Can we at least say Fe ? I'm seeing Fe. Is that crazy?


----------



## LibertyPrime (Dec 17, 2010)

Word Dispenser said:


> Can we at least say Fe ? I'm seeing Fe. Is that crazy?


Its not neceseraly Fe, he is social first & highly intelligent for a 17 year old.

My best guess is that he was EIE - ENFj (he is too dramatic not to be a beta type)

Respect!


----------



## Word Dispenser (May 18, 2012)

FreeBeer said:


> Its not neceseraly Fe, he is social first & highly intelligent for a 17 year old.
> 
> My best guess is that he was EIE - ENFj (he is too dramatic not to be a beta type)
> 
> Respect!


Not necessarily Fe, but Fe is your guess regardless. :tongue:

But, yeah, agreed.


----------



## LibertyPrime (Dec 17, 2010)

Word Dispenser said:


> Not necessarily Fe, but Fe is your guess regardless. :tongue:
> 
> But, yeah, agreed.


o.o I guessed Fe, because he is expressive and dramatic, but his concern for social issues means he is social first, wasn't sure which one made you think its Fe, so that's why.


----------



## -Alpha- (Dec 30, 2013)

I believe my opinion on the subject would be biased due to my long running theory that Rap and Hip-Hop is primarily dominated by Ni-Se/Se-Ni, so I'm likely to skew my answers in favor of anything that confirms that theory.

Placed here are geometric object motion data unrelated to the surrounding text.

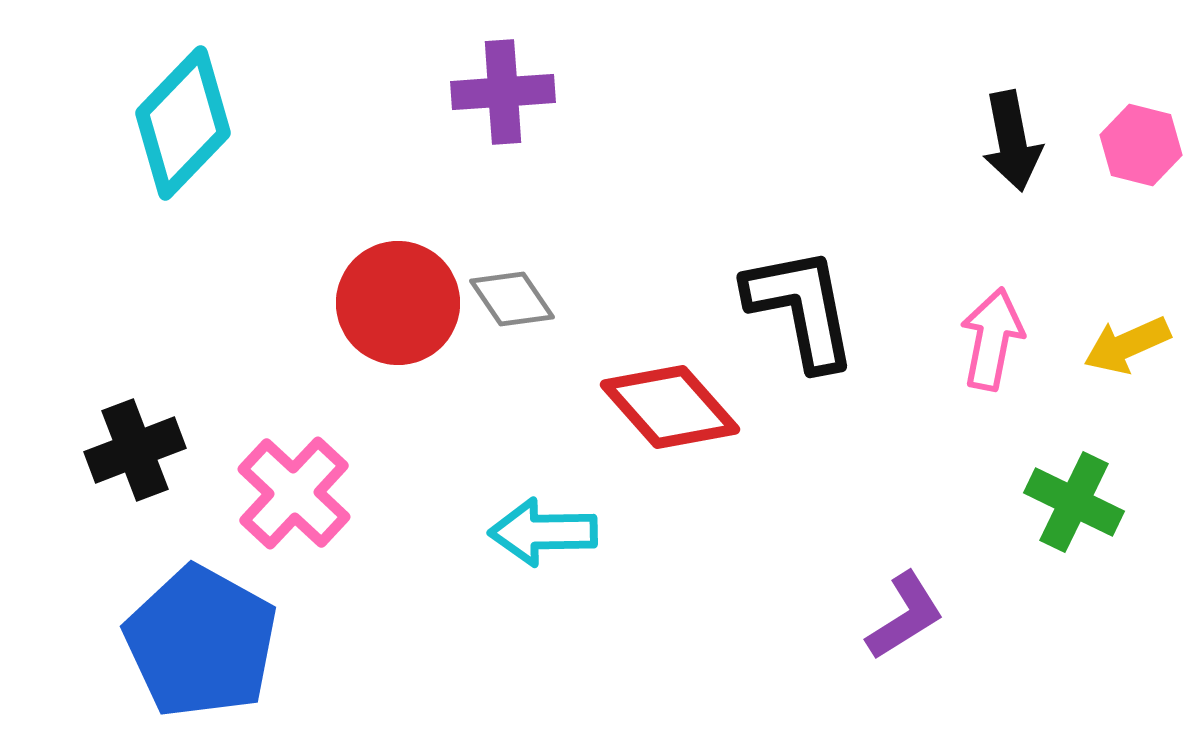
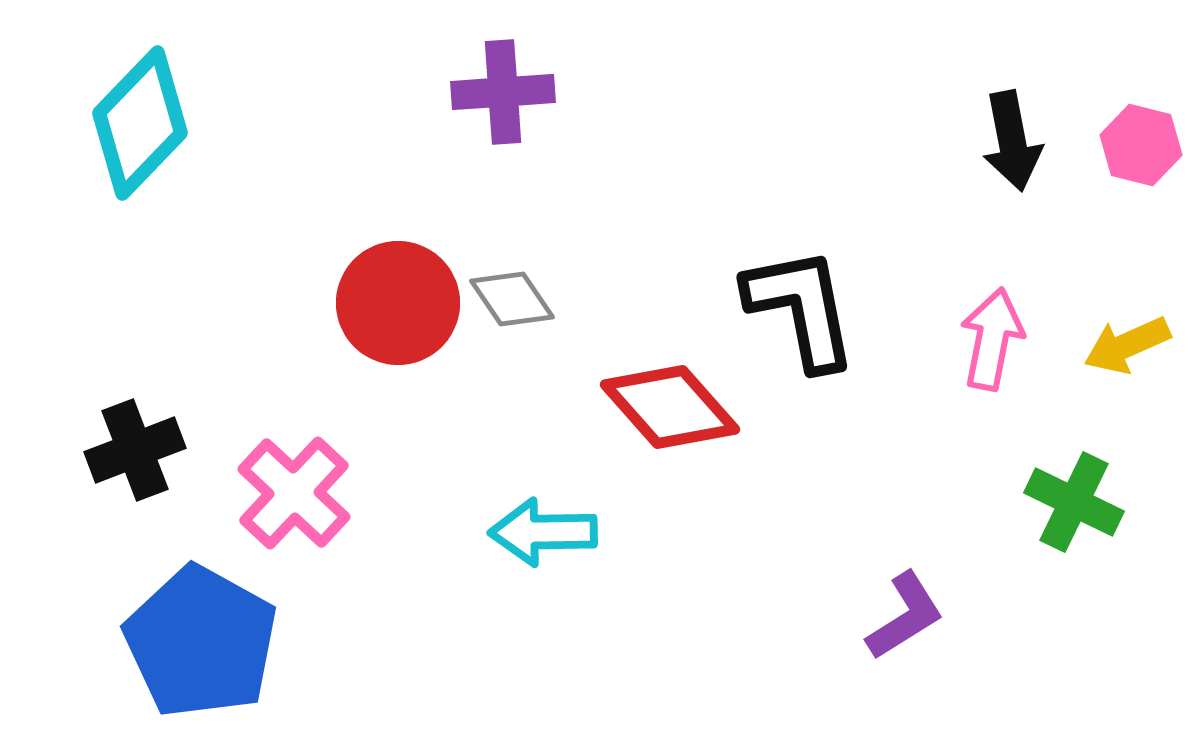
cyan diamond: moved 43 px left
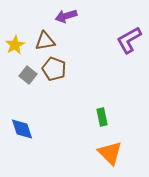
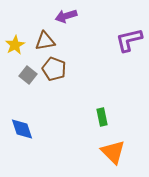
purple L-shape: rotated 16 degrees clockwise
orange triangle: moved 3 px right, 1 px up
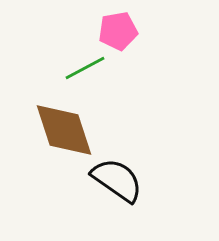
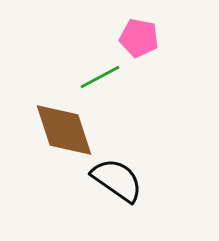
pink pentagon: moved 21 px right, 7 px down; rotated 21 degrees clockwise
green line: moved 15 px right, 9 px down
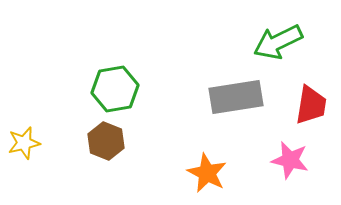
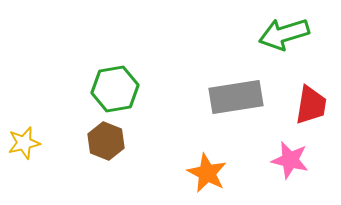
green arrow: moved 6 px right, 8 px up; rotated 9 degrees clockwise
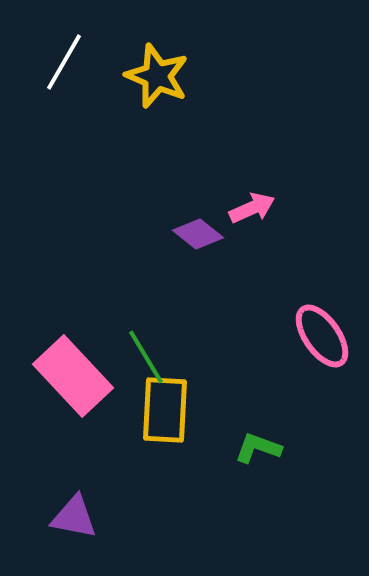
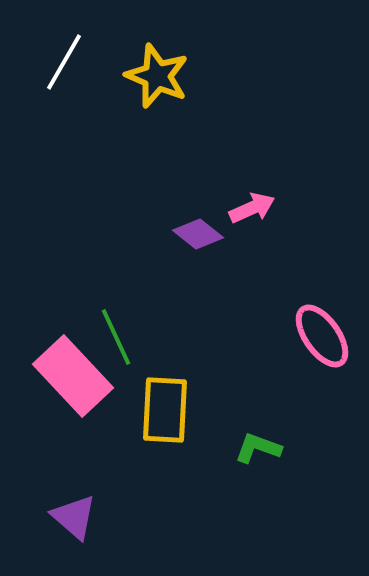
green line: moved 30 px left, 20 px up; rotated 6 degrees clockwise
purple triangle: rotated 30 degrees clockwise
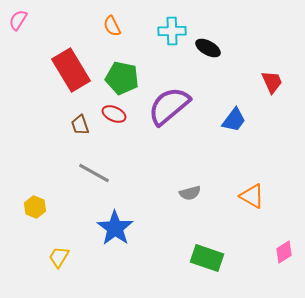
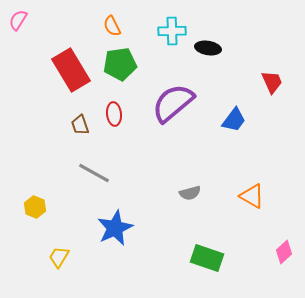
black ellipse: rotated 20 degrees counterclockwise
green pentagon: moved 2 px left, 14 px up; rotated 20 degrees counterclockwise
purple semicircle: moved 4 px right, 3 px up
red ellipse: rotated 60 degrees clockwise
blue star: rotated 12 degrees clockwise
pink diamond: rotated 10 degrees counterclockwise
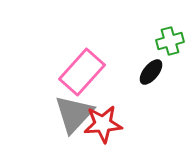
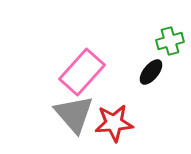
gray triangle: rotated 24 degrees counterclockwise
red star: moved 11 px right, 1 px up
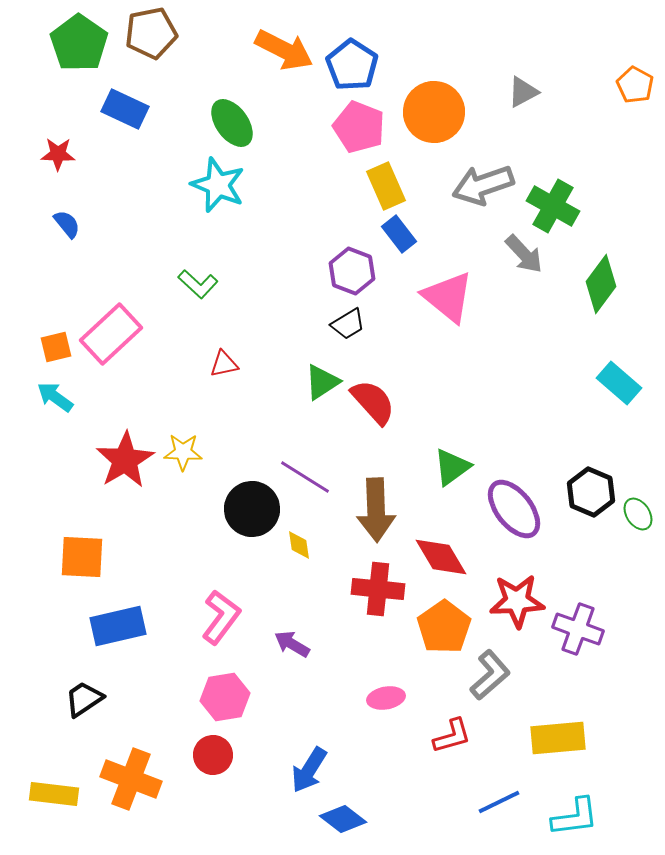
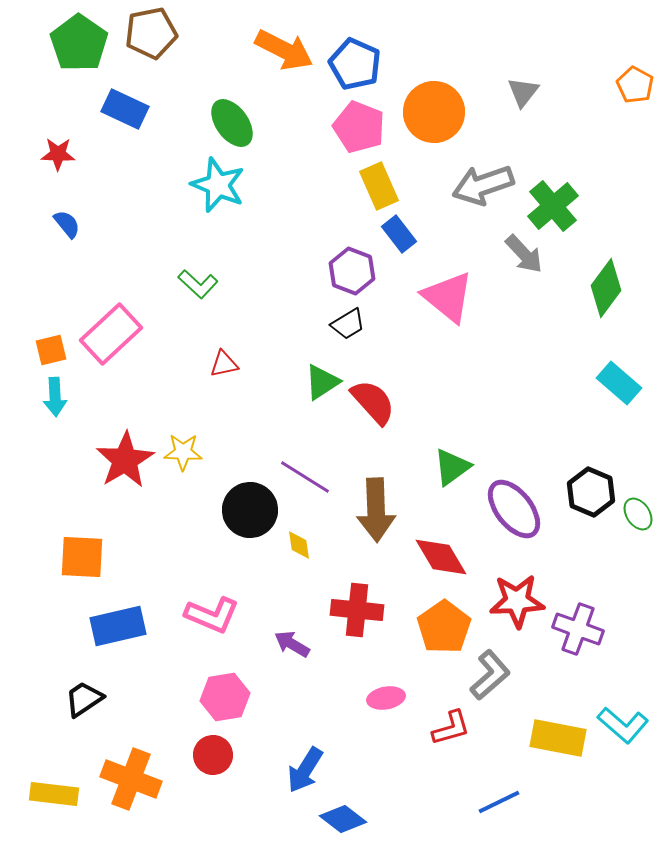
blue pentagon at (352, 65): moved 3 px right, 1 px up; rotated 9 degrees counterclockwise
gray triangle at (523, 92): rotated 24 degrees counterclockwise
yellow rectangle at (386, 186): moved 7 px left
green cross at (553, 206): rotated 21 degrees clockwise
green diamond at (601, 284): moved 5 px right, 4 px down
orange square at (56, 347): moved 5 px left, 3 px down
cyan arrow at (55, 397): rotated 129 degrees counterclockwise
black circle at (252, 509): moved 2 px left, 1 px down
red cross at (378, 589): moved 21 px left, 21 px down
pink L-shape at (221, 617): moved 9 px left, 2 px up; rotated 76 degrees clockwise
red L-shape at (452, 736): moved 1 px left, 8 px up
yellow rectangle at (558, 738): rotated 16 degrees clockwise
blue arrow at (309, 770): moved 4 px left
cyan L-shape at (575, 817): moved 48 px right, 92 px up; rotated 48 degrees clockwise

That said, based on lyrical content concerning other people as we see in favorites like 'Ghetto Gospel' and, though it was prominent in that time period his constant representation of the west coast as opposed to just himself, I'm REALLY inclined to believe EIE,


----------



## Kintsugi (May 17, 2011)

ENFj. Pretty obvious. He's so fucking melodramatic.


----------



## Ollyx2OxenFree (Feb 2, 2012)

Beta, Ni>Se. IEI-Fe. And idk about so first, sort of seems sx/so but maybe it's the Beta.


----------



## cyamitide (Jul 8, 2010)

Word Dispenser said:


> Can we at least say Fe ? I'm seeing Fe. Is that crazy?


Tupac is listed as IEI-Fe in the socionix gallery: Fe-INFp


----------